Trend Analysis of Balcony Vegetable Gardens in Korea, Before and After COVID-19 Pandemic Using Big Dataopen access
- Authors
- Park, Y.; Shin, Y.-W.
- Issue Date
- Oct-2022
- Publisher
- The Society of People, Plants, and Environment
- Keywords
- balcony vegetable garden; home gardening; text mining; topic modeling; urban agriculture
- Citation
- Journal of People, Plants, and Environment, v.25, no.5, pp 447 - 456
- Pages
- 10
- Indexed
- SCOPUS
KCI
- Journal Title
- Journal of People, Plants, and Environment
- Volume
- 25
- Number
- 5
- Start Page
- 447
- End Page
- 456
- URI
- https://scholarworks.gnu.ac.kr/handle/sw.gnu/29949
- DOI
- 10.11628/ksppe.2022.25.5.447
- ISSN
- 2508-7673
2508-7681
- Abstract
- Background and objective: Since the COVID-19 pandemic, people have been staying at home more and balcony vegetable gardens, a form of urban agriculture, have been mentioned more frequently.
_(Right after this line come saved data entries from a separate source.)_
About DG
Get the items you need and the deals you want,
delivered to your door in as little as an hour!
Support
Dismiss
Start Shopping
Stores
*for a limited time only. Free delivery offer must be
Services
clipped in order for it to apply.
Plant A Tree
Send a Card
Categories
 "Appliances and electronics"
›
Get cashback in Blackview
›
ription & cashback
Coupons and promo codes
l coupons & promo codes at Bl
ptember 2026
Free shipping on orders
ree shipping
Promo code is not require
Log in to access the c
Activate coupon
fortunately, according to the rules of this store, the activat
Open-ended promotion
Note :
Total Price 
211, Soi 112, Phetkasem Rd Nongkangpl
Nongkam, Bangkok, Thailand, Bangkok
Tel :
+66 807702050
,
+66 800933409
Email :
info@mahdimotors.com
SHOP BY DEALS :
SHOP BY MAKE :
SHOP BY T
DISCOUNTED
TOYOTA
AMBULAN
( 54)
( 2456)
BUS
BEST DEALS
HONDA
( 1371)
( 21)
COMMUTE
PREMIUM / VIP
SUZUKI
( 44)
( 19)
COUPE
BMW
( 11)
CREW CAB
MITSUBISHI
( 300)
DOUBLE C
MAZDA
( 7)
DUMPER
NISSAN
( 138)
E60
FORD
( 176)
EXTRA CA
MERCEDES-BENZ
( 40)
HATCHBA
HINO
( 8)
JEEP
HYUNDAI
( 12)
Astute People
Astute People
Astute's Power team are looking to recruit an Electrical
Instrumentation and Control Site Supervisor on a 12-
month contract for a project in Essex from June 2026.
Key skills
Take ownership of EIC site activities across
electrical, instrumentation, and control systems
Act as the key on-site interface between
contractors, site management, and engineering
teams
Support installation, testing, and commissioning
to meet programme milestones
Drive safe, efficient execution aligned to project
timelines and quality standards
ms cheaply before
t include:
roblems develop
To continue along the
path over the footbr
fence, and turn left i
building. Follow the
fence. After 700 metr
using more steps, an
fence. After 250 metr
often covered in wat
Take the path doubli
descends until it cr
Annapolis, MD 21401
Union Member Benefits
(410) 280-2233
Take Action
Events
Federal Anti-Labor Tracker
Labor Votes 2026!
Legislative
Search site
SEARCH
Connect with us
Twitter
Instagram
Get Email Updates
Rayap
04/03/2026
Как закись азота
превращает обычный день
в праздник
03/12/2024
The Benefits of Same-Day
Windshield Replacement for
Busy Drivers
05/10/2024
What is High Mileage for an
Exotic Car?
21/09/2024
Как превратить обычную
As a result of the Korea Housing Survey in 2020, the percentage of households living in apartments among general households in Korea was 51.1%, but there is insufficient research to understand public perception and trends of the balcony vegetable gardens. Therefore, this study was conducted to analyze the trends of balcony vegetable gardens over the last 4 years including before and after the COVID-19 outbreak and to provide basic data for effective application to related policies and research. Methods: A total of 5,011 posts that mentioned balcony vegetable gardens were collected from Naver blogs and cafes from January 1, 2018 to December 31, 2021. To tokenize nouns, Okt morphological analysis of KoNLPy was used, and keywords were derived using TfidfVectorizer of Scikit-learn library. Following that, LDA topic modeling was performed by setting the hyper parameters as α= 0.1, β = 0.01 and iterations = 1,000. The above analysis was conducted using Python 3.9.5. Results: Before the outbreak of COVID-19, balcony vegetable gardening began to receive attention and vitalized as a form of participation in urban agriculture, but after the outbreak, they are established as an activity for healing, emotional support, environmental campaign, and healthy hobby. Especially during the COVID-19 pandemic, people clearly seemed to seek a more sustainable lifestyle through balcony vegetable garden activities. This shows the values and expected outcomes the public has toward urban agriculture. Conclusion: Balcony gardening activities heal the public, and this healing effect could be a key to the revitalization and development of urban agriculture. These findings can help establish policies and set the directions for urban agriculture that reflect the values and expected outcomes the public has toward urban agricultural activities. © 2022 by the Society for People, Plants, and Environment.